Semua butuh keyakinan apa yang dilakukan. Kita harus tetap bercita-cita untuk melawan Taqdir Allah dengan Taqdir Allah pula yang diwajibkan Agama pula. Karena hidup tanpa cita-cita adalah laksana sampah yang terapung di tengah lautan, terombang ambing tidak jelas. Apakah kita akan membiarkan diri kita mengikuti kemauan orang lain (kelihatannya baik) tanpa keyakinan akan cita-cita sendiri? Tentu jawabannya tidak. Kita terlalu sering menyatakan biasa dihina orang lain, padahal kita sebenarnya dengan dikritik orang saja tidak terima. Semua orang yang bermaksud baik dianggap jahat kepada kita. Dengan demikian kita tidak yakin dengan keputusan kita tentang hidup.
Yang kuharapkan kamu kembali berdiri dan tidak berhenti pada diskusi yang tidak akan ada habis-habisnya. Kelemahan kita, termasuk diriku, adalah terlalu banyak bicara dan mempertanyakan sesuatu hal yang jelas-jelas jawabannya pada diri kita, lingkungan kita, serta alam semesta ini. Mungkin selama ini aku tidak banyak memujimu, semata-mata pujian-pujian yang keterlaluan itu membunuh kritik yang menghidupkan.
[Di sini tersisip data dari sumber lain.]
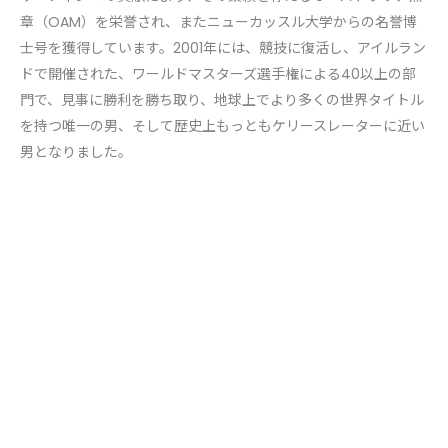
章（OAM）を栄誉され、またニューカッスル大学からの名誉博
士号を獲得しています。2001年には、競技に復活し、アイルラン
ドで開催された、ワールドマスターズ選手権による40以上の部
門で、見事に勝利を勝ち取り、地球上でより多くの世界タイトル
を持つ唯一の男、そして歴史上もっともケリースレーターに近い
男となりました。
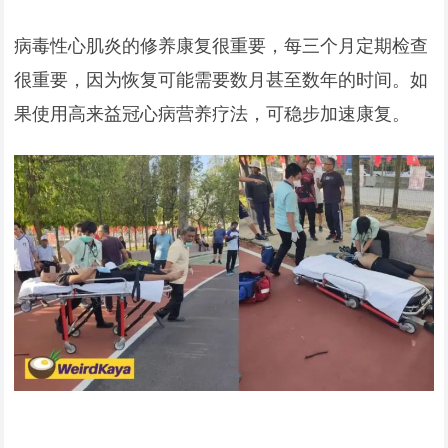
病毒性心肌炎的修养康复很重要，每三个月定期检查
很重要，因为恢复可能需要数月甚至数年的时间。如
果使用高来益冠心病营养疗法，可稳步加速康复。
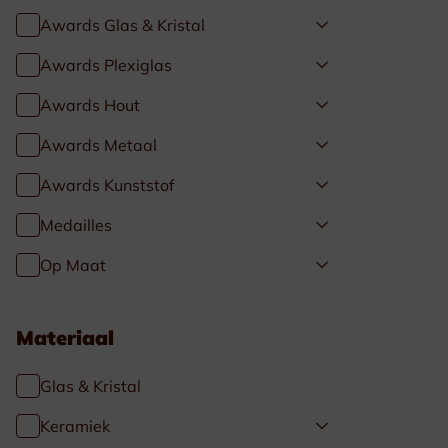
Awards Glas & Kristal
Awards Plexiglas
Awards Hout
Awards Metaal
Awards Kunststof
Medailles
Op Maat
Materiaal
Glas & Kristal
Keramiek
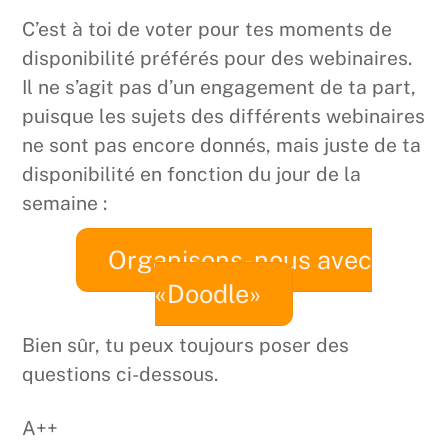
C’est à toi de voter pour tes moments de
disponibilité préférés pour des webinaires.
Il ne s’agit pas d’un engagement de ta part,
puisque les sujets des différents webinaires
ne sont pas encore donnés, mais juste de ta
disponibilité en fonction du jour de la
semaine :
Organisons-nous avec
«Doodle»
Bien sûr, tu peux toujours poser des
questions ci-dessous.
A++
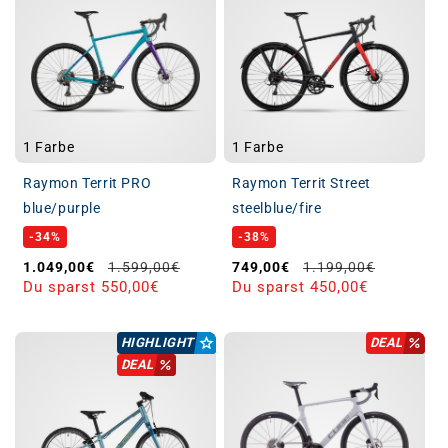
1 Farbe
1 Farbe
Raymon Territ PRO
Raymon Territ Street
blue/purple
steelblue/fire
-34%
-38%
Verkaufspreis
Normaler Preis
Verkaufspreis
Normaler Preis
1.049,00€
1.599,00€
749,00€
1.199,00€
Du sparst 550,00€
Du sparst 450,00€
HIGHLIGHT
DEAL
DEAL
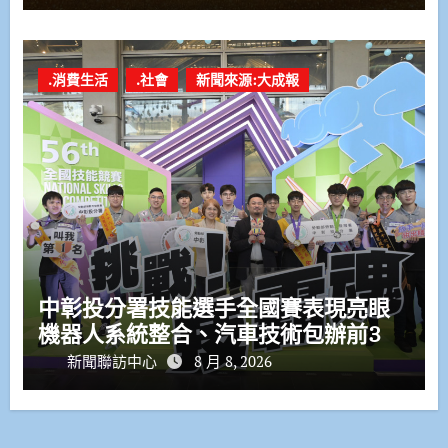
.消費生活
.社會
新聞來源:大成報
中彰投分署技能選手全國賽表現亮眼
機器人系統整合、汽車技術包辦前3
新聞聯訪中心
8 月 8, 2026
Kita tetap harus kembali kepada Allah SWT saat kita senang dan susah. Kebanyakan orang mengingat Allah saat susah dan sakit, akan tetapi lupa saat senang dan sehat. Saat senang, kaya dan sehat kita terlalu sombong menyatakan semuanya kerena usaha kita sendiri. Begitupula menyalahkan Allah karena diberikan kesusahan. Padahal kita tidak tahu kehendak Allah atas kita sebagaimana musibah yang banyak menimpa orang-orang tidak berdosa dan justru membutuhkan perlindungan. Kenapa tidak orang-orang kaya, serakah dan koruptor saja yang dikasih musibah dan kesusahan?
Begitu pula kondisimu saat ini yang tidak lolos saat ini tidak ada salahnya jika kamu tetap kembali kepada-NYA. Kita tidak layak menyalahkan Tuhan, toh jawaban Tuhan kita tidak tahu dengan apa dan melalui apa. Kita jelas tahu dan mengetahui kenapa sesuatu terjadi dengan melihat dan memahami dengan membuka mata hati kita. Gagalnya sesuatu tetap karena manusia, alam dan kehendak Allah. Tercapainya cita-citamu juga tetap karena manusia, alam dan kehendak Allah juga.
Bukannya aku membela Allah. Karena tanpa siapapun, tanpa dibelapun atau kita menolak menyembah Allah-pun, Allah SWT tetap Maha Mengetahui, Maha Adil, Maha Besar dan Maha..dan Maha….
Jadi jangan pernah berhenti berusaha, karena usaha kita sampai dimana adalah Taqdir Allah juga. Tulisan ini penegasan yang pernah kusampaikan kepadamu semata-mata untuk meneguhkan semangatmu dan cita-citamu. Hidup adalah perjuangan. Wallahu A’lam.